El poblamiento de Segovia es antiguo. En el lugar que hoy ocupa el Alcázar existía un castro celta. De hecho, su nombre original (y que mantuvieron los romanos) es celta: Segobriga es una palabra celta formada por Sego, que significa «victoria» y -briga, terminación que significa «ciudad». Durante la época romana pertenecía al convento jurídico de Clunia. Se cree que la ciudad fue abandonada tras la invasión islámica. Tras la conquista de Toledo por Alfonso VI de León y Castilla, el yerno del rey Alfonso VI, el conde Raimundo de Borgoña, junto con el primer obispo de su reconstituida diócesis, el también francés Pedro de Agen, empieza la repoblación de Segovia con cristianos procedentes del norte de la península y de más allá de los Pirineos, dotándola de un amplio concejo cuyas tierras cruzaban la sierra de Guadarrama e incluso la línea del Tajo.

Durante el siglo XII Segovia sufrió importantes disturbios en contra de su gobernador, Álbar Yáñez, y posteriormente como parte de las luchas del reinado de Doña Urraca. A pesar de estos desórdenes, su situación en las rutas de la trashumancia la convirtió en un importante centro del comercio de la lana y de las manufacturas textiles (cuya existencia está documentada desde el siglo XII).

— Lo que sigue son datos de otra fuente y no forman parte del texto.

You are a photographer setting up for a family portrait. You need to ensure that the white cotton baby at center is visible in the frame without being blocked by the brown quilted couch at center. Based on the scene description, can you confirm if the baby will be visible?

El final de la Edad Media es una época de esplendor, en la que acoge una importante aljama hebrea; sienta las bases de una poderosa industria pañera; desarrolla una espléndida arquitectura gótica y es corte de los reyes de la Casa de Trastámara (ya Alfonso X el Sabio había acondicionado el Alcázar como residencia real). Finalmente, en la iglesia de San Miguel de Segovia Isabel la Católica es proclamada reina de Castilla (13 de diciembre de 1474).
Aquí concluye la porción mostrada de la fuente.